Yesterday, I upgraded my mail server’s operating system. After upgrading, I encountered the following error in dovecot:
config: Warning: please set ssl_dh=</etc/dovecot/dh.pem
What’s dh.pem? I found the answer in the Dovecot 2.3 upgrade documentation. Apparently, the ssl-parameters.dat file is now obsolete.
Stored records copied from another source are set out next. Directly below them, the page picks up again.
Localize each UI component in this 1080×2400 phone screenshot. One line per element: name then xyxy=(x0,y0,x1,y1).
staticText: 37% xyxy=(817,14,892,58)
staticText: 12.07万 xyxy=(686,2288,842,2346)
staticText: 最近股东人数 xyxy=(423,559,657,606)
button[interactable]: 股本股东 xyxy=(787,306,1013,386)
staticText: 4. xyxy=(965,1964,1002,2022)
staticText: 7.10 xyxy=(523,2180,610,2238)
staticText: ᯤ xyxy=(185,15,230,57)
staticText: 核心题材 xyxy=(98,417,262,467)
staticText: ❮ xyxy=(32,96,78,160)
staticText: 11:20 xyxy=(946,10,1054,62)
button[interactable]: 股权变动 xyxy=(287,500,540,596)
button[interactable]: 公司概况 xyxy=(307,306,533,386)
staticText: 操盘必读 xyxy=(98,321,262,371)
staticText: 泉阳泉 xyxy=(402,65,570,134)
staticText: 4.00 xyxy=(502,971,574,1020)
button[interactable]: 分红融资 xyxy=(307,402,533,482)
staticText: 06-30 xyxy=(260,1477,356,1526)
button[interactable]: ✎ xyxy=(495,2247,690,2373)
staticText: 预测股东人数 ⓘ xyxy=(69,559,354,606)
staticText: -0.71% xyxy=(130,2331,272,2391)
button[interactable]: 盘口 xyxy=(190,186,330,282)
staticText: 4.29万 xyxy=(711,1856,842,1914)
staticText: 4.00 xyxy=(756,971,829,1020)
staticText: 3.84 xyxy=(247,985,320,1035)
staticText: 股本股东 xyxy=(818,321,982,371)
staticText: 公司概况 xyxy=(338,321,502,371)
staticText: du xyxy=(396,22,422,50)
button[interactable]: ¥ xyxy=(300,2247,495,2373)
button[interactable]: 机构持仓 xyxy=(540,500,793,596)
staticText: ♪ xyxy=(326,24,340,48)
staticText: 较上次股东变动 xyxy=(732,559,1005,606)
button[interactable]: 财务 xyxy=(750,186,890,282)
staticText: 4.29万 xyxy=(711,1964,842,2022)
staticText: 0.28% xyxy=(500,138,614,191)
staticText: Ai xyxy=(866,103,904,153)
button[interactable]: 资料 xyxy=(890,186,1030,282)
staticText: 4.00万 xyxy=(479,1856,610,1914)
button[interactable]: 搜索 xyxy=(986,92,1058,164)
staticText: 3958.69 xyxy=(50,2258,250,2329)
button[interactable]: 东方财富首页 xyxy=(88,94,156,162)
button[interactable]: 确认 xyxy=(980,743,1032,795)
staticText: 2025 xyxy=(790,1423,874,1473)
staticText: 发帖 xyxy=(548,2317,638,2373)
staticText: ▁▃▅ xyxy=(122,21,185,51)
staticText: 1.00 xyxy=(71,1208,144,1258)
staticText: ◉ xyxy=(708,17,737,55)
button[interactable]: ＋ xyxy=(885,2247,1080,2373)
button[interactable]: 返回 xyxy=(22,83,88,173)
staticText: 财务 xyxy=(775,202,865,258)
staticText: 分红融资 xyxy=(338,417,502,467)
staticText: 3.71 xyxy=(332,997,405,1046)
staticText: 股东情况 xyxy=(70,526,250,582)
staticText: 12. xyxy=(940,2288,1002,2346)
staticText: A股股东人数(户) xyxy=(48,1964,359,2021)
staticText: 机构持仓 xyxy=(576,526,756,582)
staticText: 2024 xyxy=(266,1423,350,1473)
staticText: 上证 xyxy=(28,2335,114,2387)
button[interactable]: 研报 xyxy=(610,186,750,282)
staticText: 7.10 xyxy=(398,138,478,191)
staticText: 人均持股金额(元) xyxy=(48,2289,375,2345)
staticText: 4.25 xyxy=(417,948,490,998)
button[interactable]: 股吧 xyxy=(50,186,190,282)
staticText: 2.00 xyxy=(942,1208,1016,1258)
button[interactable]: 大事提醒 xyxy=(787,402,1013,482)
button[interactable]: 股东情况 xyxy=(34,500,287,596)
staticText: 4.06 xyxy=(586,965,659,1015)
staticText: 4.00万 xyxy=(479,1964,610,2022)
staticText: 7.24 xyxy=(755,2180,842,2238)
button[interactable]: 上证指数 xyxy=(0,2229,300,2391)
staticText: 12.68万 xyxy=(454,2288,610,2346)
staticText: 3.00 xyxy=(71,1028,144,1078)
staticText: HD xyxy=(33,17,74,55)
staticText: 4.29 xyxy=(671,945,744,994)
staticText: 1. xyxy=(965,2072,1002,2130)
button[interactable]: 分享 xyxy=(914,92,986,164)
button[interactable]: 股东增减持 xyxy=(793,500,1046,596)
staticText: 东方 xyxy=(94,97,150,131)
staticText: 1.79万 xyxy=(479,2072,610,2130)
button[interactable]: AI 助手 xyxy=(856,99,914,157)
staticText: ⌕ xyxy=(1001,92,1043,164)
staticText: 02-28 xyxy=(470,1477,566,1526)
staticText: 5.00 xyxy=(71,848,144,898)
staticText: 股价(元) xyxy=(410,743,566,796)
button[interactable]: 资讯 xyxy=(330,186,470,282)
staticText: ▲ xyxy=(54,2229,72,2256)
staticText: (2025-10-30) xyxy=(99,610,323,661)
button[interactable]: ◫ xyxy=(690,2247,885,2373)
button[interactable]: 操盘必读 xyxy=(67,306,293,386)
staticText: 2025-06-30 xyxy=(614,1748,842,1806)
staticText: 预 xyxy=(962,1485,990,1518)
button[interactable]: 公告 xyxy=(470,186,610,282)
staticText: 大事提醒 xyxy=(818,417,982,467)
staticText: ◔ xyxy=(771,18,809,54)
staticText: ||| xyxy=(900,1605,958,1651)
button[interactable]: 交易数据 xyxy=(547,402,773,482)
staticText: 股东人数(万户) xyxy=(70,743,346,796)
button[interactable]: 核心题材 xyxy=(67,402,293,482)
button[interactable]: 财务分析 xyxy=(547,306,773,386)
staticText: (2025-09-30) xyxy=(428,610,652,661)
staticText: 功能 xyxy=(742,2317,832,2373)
You should use ssl_dh setting instead by adding: ssl_dh=</etc/dovecot/dh.pem to the configuration.
But how do you get dh.pem?
One way is to can convert an existing/old ssl-parameters.dat to dh.pem:
dd if=/var/lib/dovecot/ssl-parameters.dat bs=1 skip=88 | openssl dhparam -inform der > /etc/dovecot/dh.pem
Another way, which I found here, is to generate a new dh.pem:
openssl dhparam -out /etc/dovecot/dh.pem 4096 -days 3650
It takes a LOOONG time. But once the file is ready, just add it to /etc/dovecot/conf.d/10-ssl.conf
ssl_cert = </etc/letsencrypt/live/myserver.xyz/fullchain.pem ssl_key = </etc/letsencrypt/live/myserver.xyz/privkey.pem ssl_dh = </etc/dovecot/dh.pem
Restart dovecot and you’re back in business.